Già da settembre 2016 il “Piano nazionale Industria 4.0” (ora “Impresa 4.0”) puntava a fare della trasformazione digitale dell’industria la vera opportunità di crescita. Finanziamenti agevolati e sgravi fiscali hanno teso a incentivare e sostenere gli investimenti, mettendo a disposizione 13 miliardi per le aziende lungimiranti, quelle pronte ad investire sul proprio futuro.

Quasi l’80% delle imprese che ha sostenuto investimenti in efficienza energetica nel corso del 2016 ha realizzato gli interventi internamente. Rimane infatti una forte reticenza all’utilizzo di consulenti esterni, e la quasi totalità del comparto industriale lamenta una certa inadeguatezza nelle competenze tecniche di questi ultimi.

Quando questa riluttanza viene abbattuta, le aziende migliorano di gran lunga il processo interno rivolto alla efficienza energetica con innumerevoli benefici per la crescita del fatturato.

Il solo monitoraggio dell’utilizzo dell’energia permette di evitarne gli sprechi  senza ulteriori investimenti, per un valore che mediamente è intorno al 5%. Con un servizio di efficienza strategica (report e consulenza di energy management) il saving  può arrivare anche al 10-15% della spesa energetica annua.

In TIM abbiamo già sperimentato uno strumento completo e integrato per la gestione delle problematiche connesse al consumo intelligente dell’energia, che ora  siamo in grado di offrire su una logica progettuale ai nostri clienti:  il servizio TIGreen utilizza il   centro di competenza interna  per  l’erogazione e la personalizzazione dei servizi dedicati, quali:

  • Audit Energetico on-site: assessment  per l’individuazione di soluzioni di efficienza energetico.
  • Metering & Reporting: servizi di monitoraggio energetico  e ambientale  con raccolta  e processing dei dati  in piattaforma (TIGreen) per visualizzare le variabili energetiche in tempo reale e effettuare analisi di business intelligence sul trend storico dei dati.
  • Efficiency Strategy: consulenza di energy management degli analisti dello Smart Center sui dati della piattaforma di monitoraggio.
  • Efficienty Solutions: interventi ad hoc di efficienza energetica e gestione dei Certificati Bianchi, ovvero dei titoli di efficienza energetica che indicano il risparmio  in termini di Tonnellate Equivalenti di Petrolio (TEP).

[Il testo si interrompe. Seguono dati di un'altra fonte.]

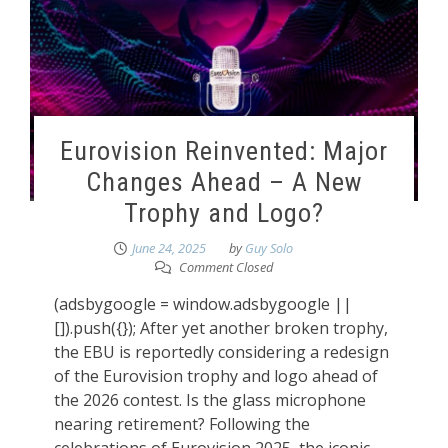
Eurovision Reinvented: Major
Changes Ahead – A New
Trophy and Logo?
June 24, 2025
by
Guy Solo
Comment Closed
(adsbygoogle = window.adsbygoogle ||
[]).push({}); After yet another broken trophy,
the EBU is reportedly considering a redesign
of the Eurovision trophy and logo ahead of
the 2026 contest. Is the glass microphone
nearing retirement? Following the
celebrations of Eurovision 2025, the iconic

Il primo passo che si consiglia alle imprese è  prendere consapevolezza che un migliore monitoraggio porta all’ottimizzazione nell’utilizzo di tutte le risorse, energetiche incluse. Ciò permette non solo la realizzazione dell’efficienza produttiva, ma anche la possibilità di comunicare in modo più efficace il proprio impegno etico, sociale e ambientale. Le imprese che sanno impiegare meglio le risorse energetiche, rispettano maggiormente l’ambiente e risultano più simpatiche al mercato. Per questo vengono preferite alle altre.